My keto chocolate mousse adaptation:
- 400ml can coconut milk
- 1/4 cup cocoa
- 1 – 1 1/2 tsp maple syrup
- 1 tsp vanilla paste
Refrigerate the coconut milk for roughly 4 hours to solidify the coconut cream from the coconut water (or use coconut cream!)
Remove from the fridge, open, and pierce a hole through anything solidified right at the top. Pour the coconut water out… gently. You don’t want to lose any of the good stuff. It’s suggested you save the coconut water for something else… I do not do this because I am a bad person.
Scrape every last drop of the coconut cream out of the can and add the cocoa, vanilla paste and syrup. Whisk the absolute hell out of it to get it smooth. Yes, this counts as an arm workout.
Taste it, add a tiny amount of syrup if needed. Serves 3.
The chocolate chip cookies
Honestly, I’ve made these every week since starting my keto diet and even my husband enjoys these as a snack! Not sure if these are sweet enough for everyone, but if you’re partial to dark chocolate you should give them a try.

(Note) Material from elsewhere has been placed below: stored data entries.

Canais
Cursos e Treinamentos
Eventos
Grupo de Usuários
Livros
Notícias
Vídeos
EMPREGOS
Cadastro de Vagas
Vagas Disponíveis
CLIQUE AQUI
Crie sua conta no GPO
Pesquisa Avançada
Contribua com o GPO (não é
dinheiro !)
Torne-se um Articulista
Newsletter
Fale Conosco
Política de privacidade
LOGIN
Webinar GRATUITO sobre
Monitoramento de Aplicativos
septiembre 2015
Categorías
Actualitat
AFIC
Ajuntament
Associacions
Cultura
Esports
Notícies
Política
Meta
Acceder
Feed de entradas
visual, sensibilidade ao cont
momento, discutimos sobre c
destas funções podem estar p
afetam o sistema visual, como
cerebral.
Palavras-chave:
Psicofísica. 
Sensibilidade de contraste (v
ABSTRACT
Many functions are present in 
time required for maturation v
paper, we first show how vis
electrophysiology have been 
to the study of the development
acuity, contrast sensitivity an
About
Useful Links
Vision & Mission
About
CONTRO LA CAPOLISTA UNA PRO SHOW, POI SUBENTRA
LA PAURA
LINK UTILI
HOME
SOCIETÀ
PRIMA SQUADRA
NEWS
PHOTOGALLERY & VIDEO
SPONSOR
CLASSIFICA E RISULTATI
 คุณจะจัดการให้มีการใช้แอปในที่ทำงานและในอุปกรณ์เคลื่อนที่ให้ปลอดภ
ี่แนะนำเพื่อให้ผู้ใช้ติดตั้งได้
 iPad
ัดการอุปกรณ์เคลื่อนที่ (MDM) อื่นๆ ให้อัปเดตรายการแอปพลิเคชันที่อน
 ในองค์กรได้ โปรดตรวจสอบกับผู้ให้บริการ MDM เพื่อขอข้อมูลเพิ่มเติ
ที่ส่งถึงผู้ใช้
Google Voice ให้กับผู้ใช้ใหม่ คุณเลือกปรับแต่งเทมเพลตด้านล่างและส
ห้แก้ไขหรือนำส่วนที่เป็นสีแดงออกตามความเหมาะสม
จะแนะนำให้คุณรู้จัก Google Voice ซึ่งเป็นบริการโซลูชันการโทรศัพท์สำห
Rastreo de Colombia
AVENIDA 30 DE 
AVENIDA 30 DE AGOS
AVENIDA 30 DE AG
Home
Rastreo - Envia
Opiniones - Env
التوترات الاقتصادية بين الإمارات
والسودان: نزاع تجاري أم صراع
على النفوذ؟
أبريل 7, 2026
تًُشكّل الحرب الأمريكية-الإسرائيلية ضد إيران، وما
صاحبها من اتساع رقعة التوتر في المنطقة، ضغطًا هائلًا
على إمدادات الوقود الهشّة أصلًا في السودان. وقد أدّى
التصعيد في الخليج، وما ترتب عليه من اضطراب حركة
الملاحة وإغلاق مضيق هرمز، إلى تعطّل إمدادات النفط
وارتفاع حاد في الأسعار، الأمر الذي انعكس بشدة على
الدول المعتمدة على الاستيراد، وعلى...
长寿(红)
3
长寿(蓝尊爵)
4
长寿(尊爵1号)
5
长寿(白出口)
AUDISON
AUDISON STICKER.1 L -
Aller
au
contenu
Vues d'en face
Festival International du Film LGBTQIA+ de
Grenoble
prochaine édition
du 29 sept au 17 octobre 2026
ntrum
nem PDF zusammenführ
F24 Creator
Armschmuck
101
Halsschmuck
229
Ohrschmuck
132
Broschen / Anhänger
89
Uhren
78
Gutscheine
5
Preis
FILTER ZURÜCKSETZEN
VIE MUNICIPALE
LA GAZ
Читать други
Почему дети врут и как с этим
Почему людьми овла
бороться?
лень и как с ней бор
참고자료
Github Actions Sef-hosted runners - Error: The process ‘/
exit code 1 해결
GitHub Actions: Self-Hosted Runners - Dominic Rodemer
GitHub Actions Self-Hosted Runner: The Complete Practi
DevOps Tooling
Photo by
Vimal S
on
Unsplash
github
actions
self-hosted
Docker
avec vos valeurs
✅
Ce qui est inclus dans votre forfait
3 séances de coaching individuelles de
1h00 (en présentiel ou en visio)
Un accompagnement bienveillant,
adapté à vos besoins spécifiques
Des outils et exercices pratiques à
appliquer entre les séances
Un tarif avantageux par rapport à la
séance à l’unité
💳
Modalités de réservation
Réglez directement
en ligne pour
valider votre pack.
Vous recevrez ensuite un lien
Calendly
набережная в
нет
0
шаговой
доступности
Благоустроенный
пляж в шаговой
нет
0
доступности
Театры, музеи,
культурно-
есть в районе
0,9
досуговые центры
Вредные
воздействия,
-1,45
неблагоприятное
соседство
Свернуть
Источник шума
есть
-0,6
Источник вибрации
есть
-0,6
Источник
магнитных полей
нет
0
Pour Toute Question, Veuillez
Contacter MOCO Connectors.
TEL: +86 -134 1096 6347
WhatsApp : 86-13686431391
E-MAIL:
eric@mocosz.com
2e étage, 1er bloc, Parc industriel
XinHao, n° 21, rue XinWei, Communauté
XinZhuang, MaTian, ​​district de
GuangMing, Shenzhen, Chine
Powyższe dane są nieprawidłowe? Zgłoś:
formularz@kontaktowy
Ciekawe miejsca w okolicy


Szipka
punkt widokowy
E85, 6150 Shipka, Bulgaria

Credit to Homemadehooplah.com for giving me the base recipe for these. Simple and delicious – and you have free reign to lick peanut butter off the spoon and bowl.
Original recipe here: https://homemadehooplah.com/4-ingredient-peanut-butter-cookies/
My keto chocolate chip cookie adaptation:
- 250g peanut butter (Sainsbury’s is my choice)
- 25 almond meal
- 1 scoop vanilla protein powder
- 20g dark chocolate (Lindt 85% dark chocolate works well)
- 1 egg
These guys are easy, just combine everything. By combine I mean mash it against the sides of a large bowl as it’s a very dry mixture. My only suggestion here is to beat the egg first to ensure it mixes through properly as I once barely combined this dough and I could see weird egg white membrane throughout.
If you want to be specific then this should make 18 20g balls or 12 30g balls. I place the bowl full of dough on a scale and literally measure each scoop…
Roll these in to balls and press them flat with a fork or your fingertips. They may crack a little at the edges when you do this so be gentle!
Place in the oven at 175 degrees Celcius and bake for 10-12 minutes.